I think Ezra hit the nail on the head when he said that her campaign failed by looking too much through the technocratic lens of having to navigate the nitty gritty of politics and political institutions and of being bound by it. This "incremental realism" was very limiting for her and the long-term vision she was trying to sell.
Also, I still can't really clearly tell where she stands on decentralization of wealth and power. She definitely wants the poor, working class, and middle class to have a better quality of life, but I'm not sure she is willing to go as far as to make the wealthy primarily accountable for this, though they should be as they are pulling the levers that got us into this mess in the first place from a financial perspective. They are stacking the cards against everyone else by relentlessly trying to fix the game through lobbying for laws that give them a massive, incontrovertible advantage to keeping and maintaining their wealth and power indefinitely and beyond that, consolidating it even further.

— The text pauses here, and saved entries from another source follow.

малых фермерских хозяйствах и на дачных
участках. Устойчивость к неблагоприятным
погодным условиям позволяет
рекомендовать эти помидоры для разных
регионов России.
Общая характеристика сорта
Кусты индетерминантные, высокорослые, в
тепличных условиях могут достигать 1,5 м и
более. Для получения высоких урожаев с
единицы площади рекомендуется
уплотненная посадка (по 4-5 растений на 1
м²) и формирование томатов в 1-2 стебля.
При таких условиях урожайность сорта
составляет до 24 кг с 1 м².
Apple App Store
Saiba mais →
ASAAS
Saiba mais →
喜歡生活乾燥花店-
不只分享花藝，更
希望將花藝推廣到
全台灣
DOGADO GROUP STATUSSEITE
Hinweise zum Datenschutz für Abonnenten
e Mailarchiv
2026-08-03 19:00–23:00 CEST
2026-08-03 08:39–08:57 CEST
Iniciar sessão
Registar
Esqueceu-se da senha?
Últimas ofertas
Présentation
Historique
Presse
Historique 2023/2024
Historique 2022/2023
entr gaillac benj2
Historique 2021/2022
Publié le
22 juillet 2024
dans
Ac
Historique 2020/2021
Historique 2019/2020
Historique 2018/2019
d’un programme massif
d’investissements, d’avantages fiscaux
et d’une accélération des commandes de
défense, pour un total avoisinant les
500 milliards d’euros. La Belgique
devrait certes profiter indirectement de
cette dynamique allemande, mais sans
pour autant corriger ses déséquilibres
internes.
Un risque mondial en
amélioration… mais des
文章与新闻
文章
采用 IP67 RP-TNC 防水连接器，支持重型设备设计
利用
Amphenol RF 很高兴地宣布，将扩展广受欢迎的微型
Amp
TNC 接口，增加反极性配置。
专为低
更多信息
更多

The system itself needs reforms to close the loopholes that enable the wealthy to do this in the first place. If she too has this stance, I would have liked her to be more forthcoming about it and what she intended to do about it. Because that is the ultimate end game from the perspective of maintaining a high quality of life for the most Americans possible.

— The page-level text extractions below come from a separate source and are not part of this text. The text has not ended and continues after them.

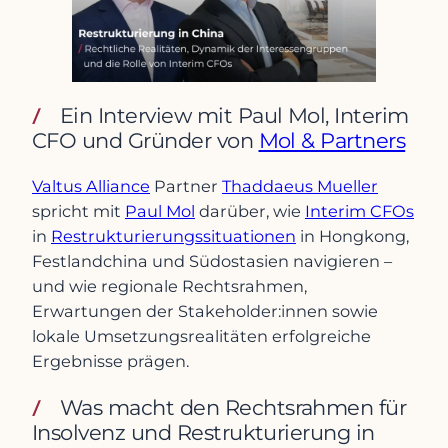
Ein Interview mit Paul Mol, Interim
CFO und Gründer von
Mol & Partners
Valtus Alliance
Partner
Thaddaeus Mueller
spricht mit
Paul Mol
darüber, wie
Interim CFOs
in
Restrukturierungssituationen
in Hongkong,
Festlandchina und Südostasien navigieren –
und wie regionale Rechtsrahmen,
Erwartungen der Stakeholder:innen sowie
lokale Umsetzungsrealitäten erfolgreiche
Ergebnisse prägen.
Was macht den Rechtsrahmen für
Insolvenz und Restrukturierung in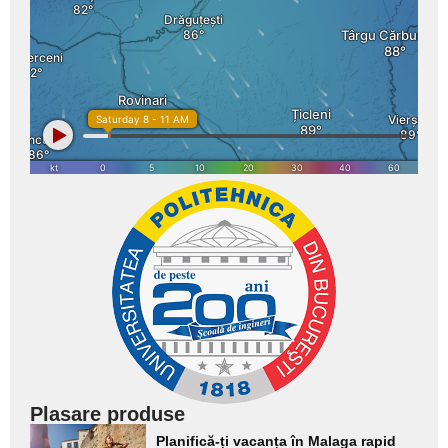
Plasare produse
Adaugă
Planifică-ți vacanța în Malaga rapid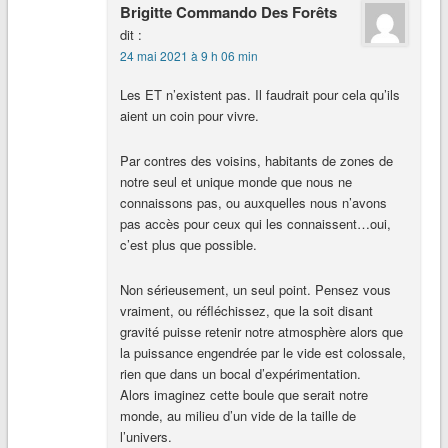
Brigitte Commando Des Forêts
dit :
24 mai 2021 à 9 h 06 min
Les ET n’existent pas. Il faudrait pour cela qu’ils
aient un coin pour vivre.
Par contres des voisins, habitants de zones de
notre seul et unique monde que nous ne
connaissons pas, ou auxquelles nous n’avons
pas accès pour ceux qui les connaissent…oui,
c’est plus que possible.
Non sérieusement, un seul point. Pensez vous
vraiment, ou réfléchissez, que la soit disant
gravité puisse retenir notre atmosphère alors que
la puissance engendrée par le vide est colossale,
rien que dans un bocal d’expérimentation.
Alors imaginez cette boule que serait notre
monde, au milieu d’un vide de la taille de
l’univers.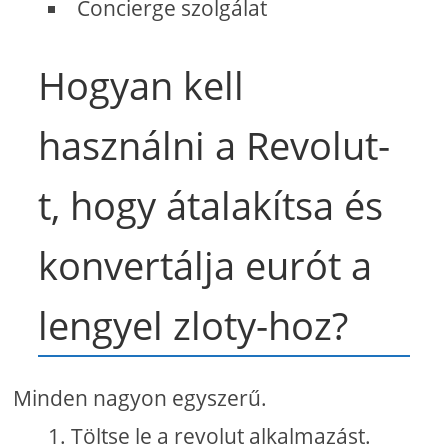
Concierge szolgálat
Hogyan kell
használni a Revolut-
t, hogy átalakítsa és
konvertálja eurót a
lengyel zloty-hoz?
Minden nagyon egyszerű.
Töltse le a revolut alkalmazást.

I think the reign of the Rockefellers, Carnegies, Buffets, Gates, Jobs, Zuckerbergs, etc. of the world, regardless of how well-intentioned they may be with their philanthropy, must come to an end. The enabling of such accumulation of wealth, influence, and power is incredibly troubling and culturally, most still laud it. People's ideas should be lauded, not their cult of personality. As long as we enable and encourage such uneven distribution of wealth and power, we are doomed to be a divided, manipulated, exploitable nation of individuals.